It’s More Than Just Wall St Oil Analysts Asleep At The Forecasting Switch

Yes, folks, we’re almost halfway through the year. Just five trading days this week and we’ll close the books on the second quarter and the first half of 2017. The good news is next week is a short one with the upcoming July 4th holiday (one of our favorites here at Tematica), but soon after the 2Q 2017 earnings bonanza will begin.

We’ve been getting some drips and drabs of earnings reports over the last few weeks, but we’ll see that pick up dramatically even before Alcoa (AA) reports its quarterly result on July 17. One quick comment on the 2Q 2017 earnings calendar, given the timing of the July 4th holiday, odds are we will once again see a compressed earnings cycle like we did with 1Q 2017 earnings due to the Easter holiday. If you forgot, it was fast and furious, especially on Thursdays and we don’t expect that to change this time around. More on that once we clear the upcoming holiday.
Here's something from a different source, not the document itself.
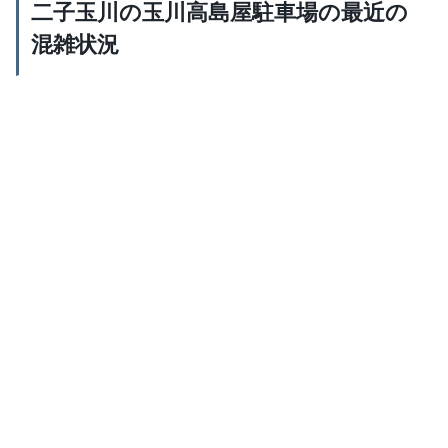
二子玉川の玉川高島屋駐車場の最近の
混雑状況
With a handful of days left until we shut the books on June and 2Q 2017, all three major stock market indices are up more than 8 percent year to date, with the Nasdaq Composite Index up an impressive 16.3 percent as of Friday’s market close. Here’s the thing, more than half of the returns occurred during 1Q 2017, with 10 percentage points of the Nasdaq’s climb happening during those first three months of the year. Over the last several Monday Morning Kickoffs we’ve shared a number of views as to why this was likely to happen, including the notion that much like rubber bands, valuations can only going to stretch so far.

Crude Oil Slips into Bear Market Territory

Hands down, the biggest news last week was had in the energy “sector” as oil prices continued their move down, officially moving into bearish territory. Tematica’s Chief Macro Strategist Lenore Hawkins and Tematica’s Chief Investment Officer discussed this on last week’s podcast as well as several other items that continue to fetch their interest – hint: Amazon’s (AMZNlatest moves with Whole Foods (WFM) and Nike (NKEwas one of them as Amazon continues to expand the number of thematic drivers behind its businesses. If you missed the podcast, you can click here, but we do recommend you subscribe on iTunes.

Back to the slump in oil prices… Crude’s slide is due not only to growing supply but also weak demand. Not to sound like a know it all, but supply-demand dynamics are pretty much economics 101, and when we see ramping US supply alongside a slowing domestic economy, it hasn’t been hard to guess where the price of oil is headed. The proverbial second shoe to watch is earnings. We mention this because, according to FactSet, the energy sector is expected to be the biggest contributor to EPS growth for the S&P 500 in the current quarter. With oil at just over $43 per barrel, well below the $51 level it averaged in 1Q 2017 and the $52 mean estimate for the average price of oil for Q2 2017, we’ve started to see Wall Street respond with price target and EPS cuts.